Reason as the Leading Motive

French Philosophers

Posted by Jerry on February 7, 2006

I found this article on a very cool site, Arts & Letters Daily. It's a very interesting article that comments upon the interplay between Sartre and Heidegger's existentialism on French intellectual thought. I was particularly interested in this passage I quote below, and I am amused by how Sartre decimates Heidegger's mysticism only to propose in replacement a humanist, man-centered perspective – that in essence is the primacy of the consciousness in Subjectivism.

It is strange however, given that Sartre was an Existentialist, that his essential approach was the subjective primacy of the consciousness. I think Rand observes correctly that at their root, these philosophies are simply the two sides of the same metaphysical coin.

Anyway, I believe the article is a good read, and the excerpt below is interesting for what it reveals about these philosophers:

"Heidegger's philosophy is predicated on a radical criticism of reason and metaphysics. He once observed that "Reason, glorified for centuries, is the most stiff-necked adversary of thought."
But by rejecting reason, Heidegger and his French followers simultaneously severed the pivotal link between insight and emancipation. Socrates famously claimed that "knowledge is virtue." In other words: Insight and reflection are the keys to a life well lived. As Socrates declared, "The unexamined life is not worth living." Without the association between insight and emancipation, neither the doctrine of Marx nor of Freud would be possible. For, like that of Socrates, their theories are predicated on the idea that knowledge and human freedom are intrinsically related.
As a recovering Heideggerian, Sartre understood the problem better than anyone. He realized that a philosophy like Heidegger's, which demands unquestioning obedience to nameless, higher powers such as Being, the gods, fate and so forth, is a warrant for human bondage. By preaching submission, it is latently authoritarian. As Sartre astutely observed, a philosophy that "subordinates the human to what is Other than man…has hatred of man as both its basis and its consequence…. Either man is primarily himself, or he is primarily Other than himself. Choosing the second doctrine simply makes one a victim and accomplice of real alienation."

Further down, the article discusses Emmanuel Levinas, another philosopher, who argued for "Ethics as first philosophy". Levinas argued that western philosophy had predominantly focused on the "Being", metaphysics, or ontology at the detriment and expense of the study of ethics and human relationships.
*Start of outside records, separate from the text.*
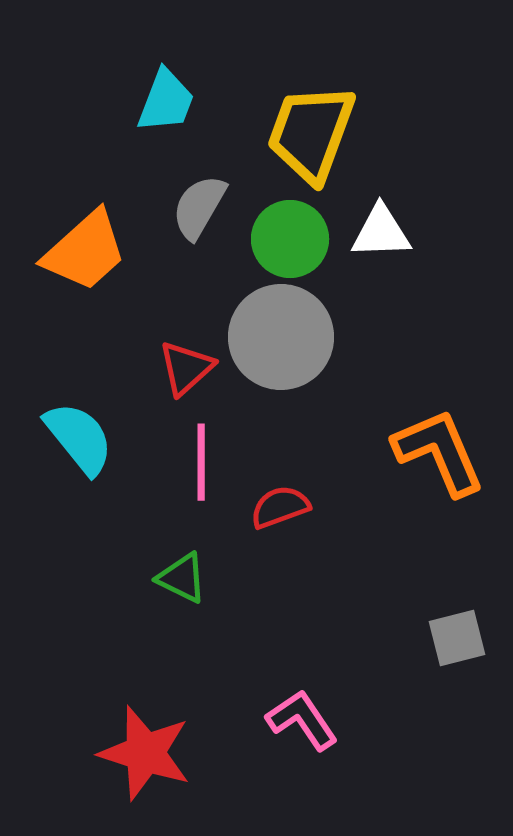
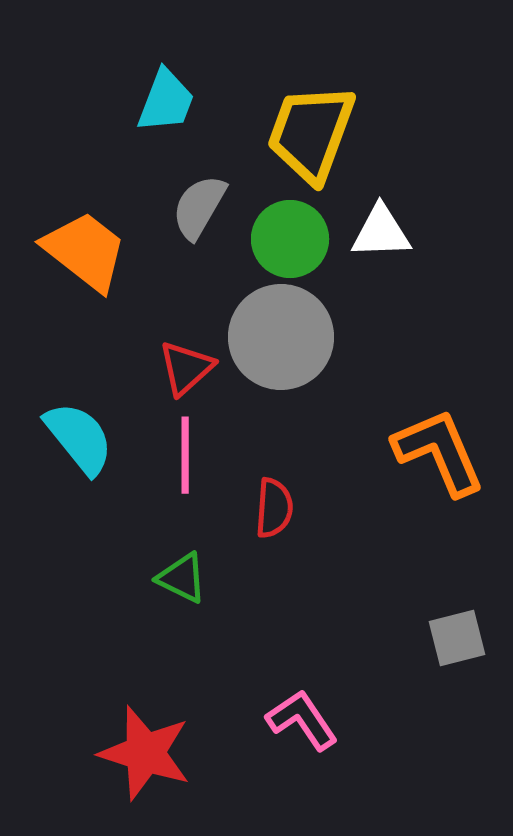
orange trapezoid: rotated 100 degrees counterclockwise
pink line: moved 16 px left, 7 px up
red semicircle: moved 6 px left, 1 px down; rotated 114 degrees clockwise
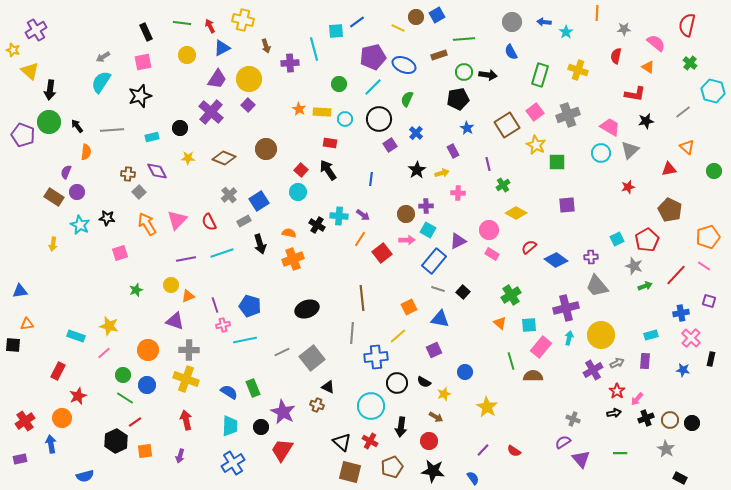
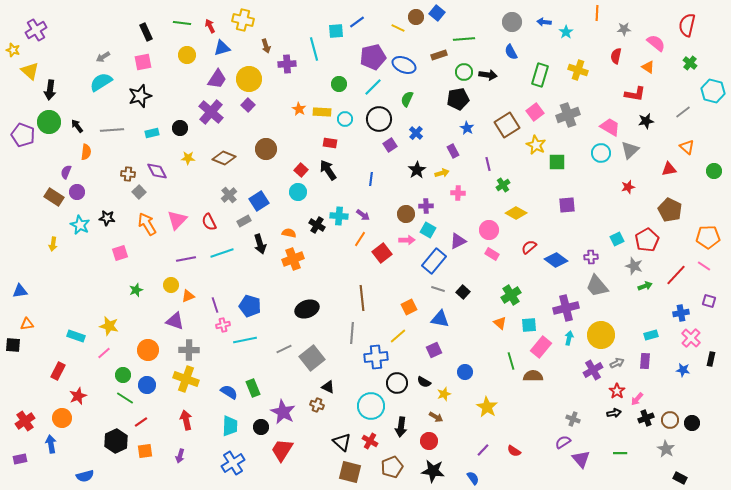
blue square at (437, 15): moved 2 px up; rotated 21 degrees counterclockwise
blue triangle at (222, 48): rotated 12 degrees clockwise
purple cross at (290, 63): moved 3 px left, 1 px down
cyan semicircle at (101, 82): rotated 25 degrees clockwise
cyan rectangle at (152, 137): moved 4 px up
orange pentagon at (708, 237): rotated 15 degrees clockwise
gray line at (282, 352): moved 2 px right, 3 px up
red line at (135, 422): moved 6 px right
The article goes on to state Levinas' argument:

"The basic problem was that, from time immemorial, metaphysics had privileged "ontology"–the study of Being, or of what things essentially "are"–over ethics. In other words, our most intimate and valued philosophical traditions have cared more about "beings" and how to define them than about our ethical dealings with fellow humans."

Therefore, Levinas had "sought to redress this pervasive and debilitating imbalance" by reinstating the centrality of human relationships and interactions in a philosophical discourse. In his pursuit of understanding and discovering an ethical theory of humans, he found himself emphasizing the moral and ethical derivative of the "Other" as having primacy over the self or the ego. Levinas criticizes "reason" as leading to totalitarianism. According to him, the rigid requirements of reason, and the "rational approach" can lead to totalitism and "ego-centrism" in its apparent voice of logical authority. Hence, Levinas rejected the approach of "reason" to ethics, and focused more on the "spiritual power of "love", or caritas."

I would agree with Levinas that western philosophy has, to a larger extent, given more time and study to the questions of Being and ontology. However, his position on the other end of the spectrum – of jumping to ethics while leaving an undefined, unidentified metaphysics or epistemology – is just the same kind of mistake that he is railing against.

The hierarchical nature of knowledge requires that for any attempts at reaching an explicit philosophy of ethics (which is essentially the study of morality in relation to men), one must have an explicit formulation of metaphysics (what is man) and epistemology (how can man know, or gain knowledge). Rand had consistently emphasized that jumping to ethics without a strong philosophical foundation in metaphysics and epistemology was futile and mystical. She observed that ethics flows from epistemology and ultimately from metaphysics. One of the reasons why Rand argued against and eschewed Libertarianism is because Libertarians use moral and ethical concepts like "rights" and "freedom" as their starting point while ignoring the fundamental philosophical foundations.

Moreover, Rand emphasized Reason as the only epistemic faculty. Sciabarra had noted correctly that despite, and maybe because of her emphasis of Reason, Rand had constructed a full system of philosophy that had freedom and individualism at every level of its hierarchy. He admired Rand for having constructed such a system without letting Objectivism descend into a totalism or authoritarianism that many of its critics argue Reason invariably leads to. Sciabarra says that Rand may be the only one philosopher yet to have constructed a full system of philosophy that cannot be totalitarian because it is intricately fused with freedom at its very core.